Paulo Bento analisa alvo do FC Porto: «Nunca é bom comparar, mas...»
O mercado do FC Porto ainda não entrou na etapa de aceleração que André Villas-Boas, presidente dos dragões, apontou recentemente para uma fase mais adiantada do verão. Contudo, a SAD tem alvos identificados e vai estudando os próximos passos a dar, nomeadamente no que diz respeito a Hwang In-beom, um dos jogadores referenciados como potencialís reforços para o meio-campo. Velho conhecido de Francesco Farioli — os dois coincidiram na Eredivisie em 2024/25 —, o centrocampista de 29 anos, que atua no Feyenoord, apresenta um perfil interessante e sobretudo diferente daqueles que o treinador portista tem à disposição atualmente no setor.
Como tal, A BOLA procurou auxílio para fazer o raio-X às caraterísticas do internacional sul-coreano e consultou Paulo Bento, um dos impulsionadores da carreira do atleta. Ao atender o telemóvel, o antigo selecionador não escondeu a satisfação: «É um gosto falar sobre o In-beom.» Afinal, foi o treinador português que lançou Hwang, então com 21 anos, na seleção A da Coreia do Sul, em 2018. «O que retirei dos quatro anos que trabalhei com o In-beom, e também com os outros jogadores, é uma capacidade de trabalho muito grande, assim como um grande respeito pela hierarquia e uns pelos outros. É algo caraterístico», vincou Paulo Bento ao nosso jornal.

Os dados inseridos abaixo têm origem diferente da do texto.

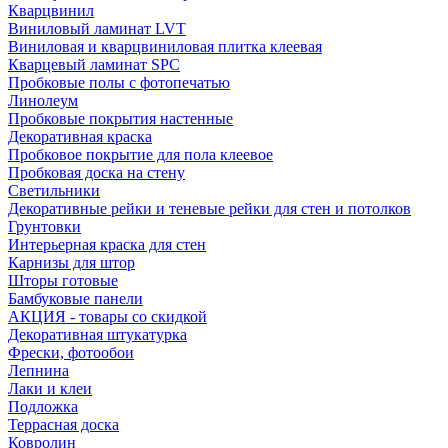
Кварцвинил
Виниловый ламинат LVT
Виниловая и кварцвиниловая плитка клеевая
Кварцевый ламинат SPC
Пробковые полы с фотопечатью
Линолеум
Пробковые покрытия настенные
Декоративная краска
Пробковое покрытие для пола клеевое
Пробковая доска на стену
Светильники
Декоративные рейки и теневые рейки для стен и потолков
Грунтовки
Интерьерная краска для стен
Карнизы для штор
Шторы готовые
Бамбуковые панели
АКЦИЯ - товары со скидкой
Декоративная штукатурка
Фрески, фотообои
Лепнина
Лаки и клеи
Подложка
Террасная доска
Ковролин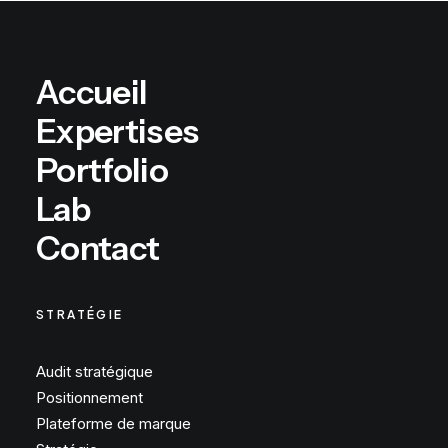
Accueil
Expertises
Portfolio
Lab
Contact
STRATÉGIE
Audit stratégique
Positionnement
Plateforme de marque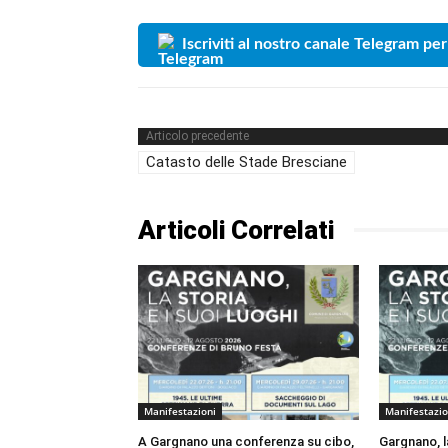
Iscriviti al nostro canale Telegram per
Articolo precedente
Catasto delle Stade Bresciane
Articoli Correlati
Manifestazioni
Manifestazio
A Gargnano una conferenza su cibo,
Gargnano, la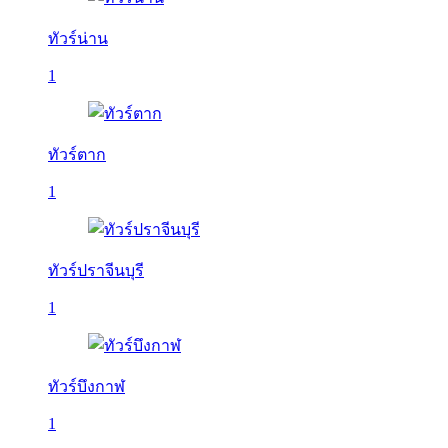
ทัวร์น่าน
1
ทัวร์ตาก
1
ทัวร์ปราจีนบุรี
1
ทัวร์บึงกาฬ
1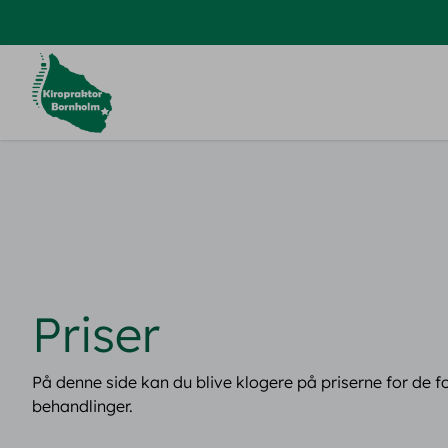
Priser
På denne side kan du blive klogere på priserne for de fo
behandlinger.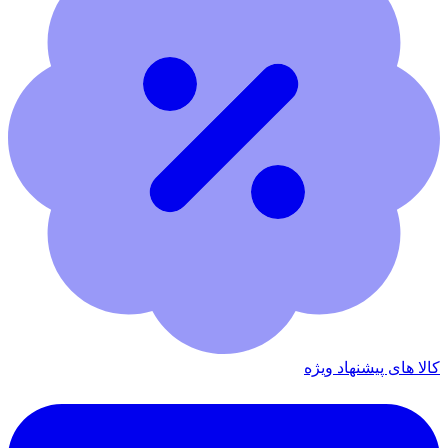
کالا های پیشنهاد ویژه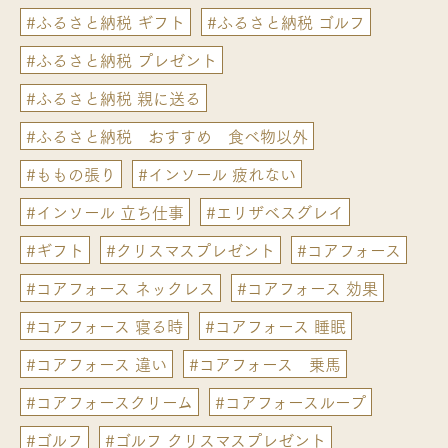
#ふるさと納税 ギフト
#ふるさと納税 ゴルフ
#ふるさと納税 プレゼント
#ふるさと納税 親に送る
#ふるさと納税 おすすめ 食べ物以外
#ももの張り
#インソール 疲れない
#インソール 立ち仕事
#エリザベスグレイ
#ギフト
#クリスマスプレゼント
#コアフォース
#コアフォース ネックレス
#コアフォース 効果
#コアフォース 寝る時
#コアフォース 睡眠
#コアフォース 違い
#コアフォース 乗馬
#コアフォースクリーム
#コアフォースループ
#ゴルフ
#ゴルフ クリスマスプレゼント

«Depois é um jogador com uma capacidade de trabalho incrível, alguém que entende o jogo muito bem, também do ponto de vista defensivo. Não se destacando no ponto de vista da corpulência, é agressivo nos duelos, um jogador que não tem medo», enaltece o técnico de 57 anos, estabelecendo comparação com um ex-FC Porto... com as devidas reservas: «Nunca é bom comparar, mas assemelha-se um pouco ao que era o João Moutinho. Como dizem os espanhóis, as comparações são sempre odiosas, mas iria por aí.»
Em termos táticos, Paulo Bento não duvida: Hwang In-beom pode vir a ser trunfo precioso para Farioli. «É muito evoluído. Dou o exemplo: num 4x2x3x1, pode jogar como número 10 ou no duplo pivô. Se se quiser jogar com características diferentes na posição 6 de um 4x3x3, ele pode fazê-lo com qualidade e facilidade, fruto do entendimento tático que tem e da execução técnica que apresenta», detalha o treinador, que também vê o médio à vontade «em qualquer posição de um losango».
Sem querer antecipar-se ao mercado, Paulo Bento vê o ex-pupilo pronto para dar o salto. «Diria tranquilamente e com convicção que o In-beom é um jogador que encaixaria em qualquer um dos três grandes do futebol português. E já o defendo há algum tempo. Já esteve no Olympiakos, no Feyenoord... Com todo o respeito, esta possibilidade [FC Porto] é um patamar acima e para o qual estaria preparado. Não tenho a menor dúvida», analisa o ex-selecionador, certo de que, caso o dossiê avance, a adaptação de Hwang ao novo contexto não será um problema. «Fala inglês com facilidade. Está na Europa há mais de cinco anos e já passou por Rússia, Grécia, Sérvia e Países Baixos, onde trabalhou com vários treinadores, de várias nacionalidades. Não me parece, de todo, um problema», remata Paulo Bento.
«Príncipe ou filho, de certo modo...»
Ao longo dos quatro anos que passou ao leme da seleção da Coreia do Sul, Paulo Bento desenvolveu uma «forte empatia» com grande parte dos jogadores que lá treinou. Hwang In-beom não foi exceção e até ficou conhecido como o Príncipe de Bento. «É algo que também saída do próprio grupo, porque os outros também vão vendo e brincando... Os colegas, provavelmente na brincadeira, iam dizendo que o In-beom era o Príncipe ou, de certo modo, que seria um bocadinho o meu filho. Todas essas situações foram dando para se criar a tal boa relação e para se criar o rótulo, mas no bom sentido», explica Paulo Bento.
«O In-beom foi um dos jogadores que captou logo a atenção e a empatia foi-se desenvolvendo. São sentimentos que se criam como parte de um processo longo. Essa ligação continua a existir e ainda hoje mantenho contacto, não só com ele, mas com muitos outros jogadores. É uma ligação que ficará para a vida», sublinha o treinador português, a A BOLA.